北大路機関

京都防衛フォーラム:榛名研究室/鞍馬事務室(OCNブログ:2005.07.29~/gooブログ:2014.11.24~)

ワグネル民間軍事会社影響力とアフリカ情勢-ニジェールクーデターとECOWAS西アフリカ共同体の緊張

2023-08-26 20:22:28 | 国際・政治
■アフリカ騒擾と梯子外し
 日本の資源外交は新しい最前線をアフリカとして様々な活動を進めていますが、アフリカは政情不安のリスクが大きく仮に日本がこの地域での活動を展開する場合には邦人救出を常に考えねばなりません。そのリスクについて。

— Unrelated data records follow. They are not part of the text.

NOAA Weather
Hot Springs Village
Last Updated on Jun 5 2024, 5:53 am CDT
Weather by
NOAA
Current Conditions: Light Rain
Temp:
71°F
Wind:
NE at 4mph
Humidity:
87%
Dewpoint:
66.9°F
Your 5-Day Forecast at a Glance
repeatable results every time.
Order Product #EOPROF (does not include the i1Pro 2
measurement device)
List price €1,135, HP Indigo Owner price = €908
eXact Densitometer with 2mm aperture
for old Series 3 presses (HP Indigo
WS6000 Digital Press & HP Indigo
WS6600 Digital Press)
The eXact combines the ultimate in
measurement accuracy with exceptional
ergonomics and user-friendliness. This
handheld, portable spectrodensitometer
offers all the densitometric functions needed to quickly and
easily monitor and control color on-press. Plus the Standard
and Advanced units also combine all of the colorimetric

 ロシアで死亡した民間軍事会社ワグネル元トップのプリゴジン氏は、ニジェールでのクーデターを受け、アフリカをより自由にする、としてワグネルなどロシア民間軍事会社によるアフリカ地域でのこれまでの活動を更に強化する姿勢を示唆していました。この状況でワグネルが混乱する場合には、アフリカ情勢全般に大きな影響を及ぼす懸念さえある。

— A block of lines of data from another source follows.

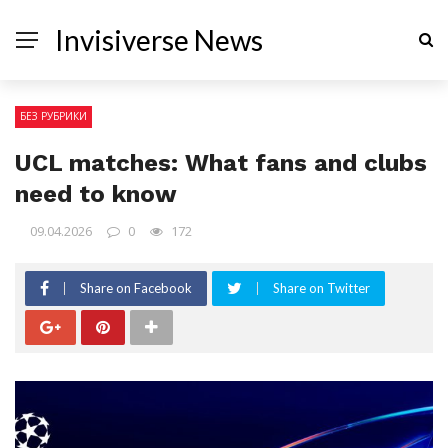
Invisiverse News
БЕЗ РУБРИКИ
UCL matches: What fans and clubs
need to know
09.04.2026
0
172
Share on Facebook
Share on Twitter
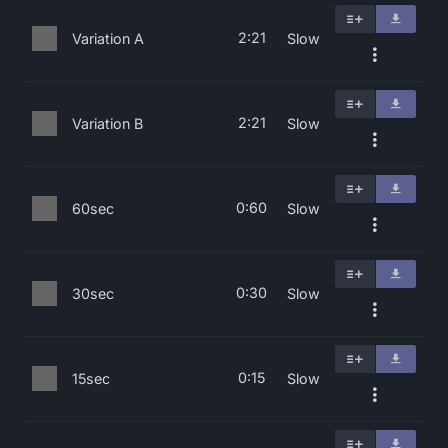
2:21
Variation A
Slow
2:21
Variation B
Slow
0:60
60sec
Slow
0:30
30sec
Slow
0:15
15sec
Slow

 ECOWAS西アフリカ共同体は既にニジェールへの軍事介入を示唆しており、ニジェール軍事政権は3年以内に民政移管を行うとして軍事介入を思いとどまるよう牽制していますが、ECOWASはこれを拒否する姿勢を示唆しています。クーデター政権を容認するならば自国へもクーデターが波及することを警戒しての西アフリカ諸国の強硬姿勢といえます。

 ECOWASが軍事介入を示唆しつつ、しかし実際に実行に移らない背景には既に軍事クーデターを起こし軍政を開始した諸国からニジェール支援の動きがあり、これは陳腐な表現かもしれませんが、第一次アフリカ大戦ともなりかねない脅威があります。他方、こうした軍事クーデターへ直接乃至間接的に関与しうるのが、ワグネルの支援であったわけです。

 ニジェール情勢など、アフリカ地域への今回の事件影響を懸念します。こういいますのも、ワグネルはロシアの民間軍事会社ではあるもののロシア国内法では民間軍事会社そのものが許可されていないという特別な事情の上にワグネルの公然とした活動がありました。そしてもともと、プリゴジン氏は軍人ではなく飲食店経営者という出自があります。

 ワグネルという公然たる民間軍事会社が黙認される背景には、“ロシア軍が軍事介入しにくい地域にロシア軍の代行として派遣される戦力”という意味合いがある。つまり、アフリカ地域へロシア軍が正規軍を派遣し地域の一部や鉱山などを占拠した場合は軍事介入と非難されますが、民間軍事会社であれば警備を請け負っているだけとの方便が成り立つ。

 アフリカ地域、それでは民間軍事会社という名の非正規軍を派遣する背景とは。ロシアからアフリカを見た場合に少なくない権威主義国家が存在し、つい先日もニジェールにおいて軍事クーデターが発生しています。そして同時にアフリカは地下資源の宝庫でもあり、実はこの権威主義国家と地下資源という二つの要素の連環がロシアを注目させている。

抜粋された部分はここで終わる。